Changes to the Document JSON in the editor will update the Document stored in the Collection. You will see a notification to Upload the entity update. To silence the notification, you can choose to Always upload, which modifies the
cosmosDB.showSavePrompt setting value to false.
There are MongoDB specific commands available in the VS Code Command Palette (⇧⌘P (Windows, Linux Ctrl+Shift+P)) as well as through Explorer context menus.
One of the most powerful features of the VS Code MongoDB integration is Mongo Scrapbooks. Scrapbooks let you create, run, and save MongoDB commands from a VS Code editor. Create a new scrapbook from the Cosmos DB Explorer or with the Cosmos DB: New Mongo Scrapbook command.
In a scrapbook, you can reference MongoDB entities and commands and you get rich IntelliSense as you type. At the top of the editor and above each line, you will find commands to manage connections and execute your commands. Scrapbooks are extremely useful for saving database operations and queries for later reuse.
MongoDB on Azure
You can easily host your MongoDB databases in the cloud on Azure with Cosmos DB.
Azure sign in
The Cosmos DB extension includes the Azure Account extension which allows you to sign into Azure. If you don't have an Azure Subscription, you can sign up today for a free 30 day account and get $200 in Azure Credits to try out any combination of Azure services.
To log into Azure, use the Sign in to Azure... command in the Cosmos DB Explorer or Azure: Sign In* from the Command Palette (⇧⌘P (Windows, Linux Ctrl+Shift+P)). You will then sign into your account using the Device Login flow. Click on Copy & Open to open your default browser.
Paste in the access code and continue the sign in process.
In VS Code, you can sign out of Azure with Azure: Sign Out command.
Create a Cosmos DB account
To create Cosmos DB assets on Azure, you need a Cosmos DB account. Create a Cosmos DB account with the Create Account '+' icon on the Explorer toolbar or with the Cosmos DB: Create Account command in the Command Palette (⇧⌘P (Windows, Linux Ctrl+Shift+P)).
Follow the prompts to select an Azure Subscription, enter a Cosmos DB account name, choose the API to use (MongoDB), create or reuse an Azure Resource Group, and pick a geographical location.
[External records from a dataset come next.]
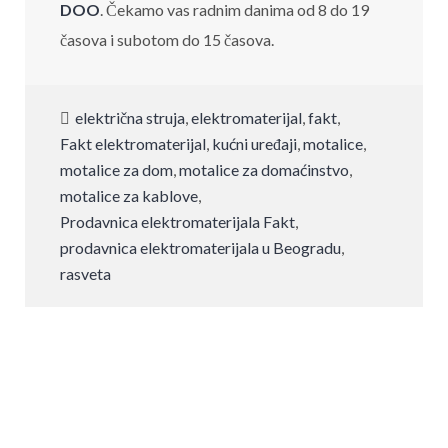
DOO
. Čekamo vas radnim danima od 8 do 19
časova i subotom do 15 časova.
električna struja
,
elektromaterijal
,
fakt
,
Fakt elektromaterijal
,
kućni uređaji
,
motalice
,
motalice za dom
,
motalice za domaćinstvo
,
motalice za kablove
,
Prodavnica elektromaterijala Fakt
,
prodavnica elektromaterijala u Beogradu
,
rasveta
Once the Cosmos DB account is create (it may take several minutes), you will see the Cosmos DB asset in the Explorer. Right click to see the context menu where you can start creating MongoDB databases, open the Azure portal, or copy the connection string for later to use as an environment variable with your application.
To learn more about MongoDB databases on Azure, see Introduction to Azure Cosmos DB: MongoDB API. Azure Cosmos DB also lets you host other database types such as SQL, Graph (Gremlin), Apache Cassandra through it's full set of database APIs.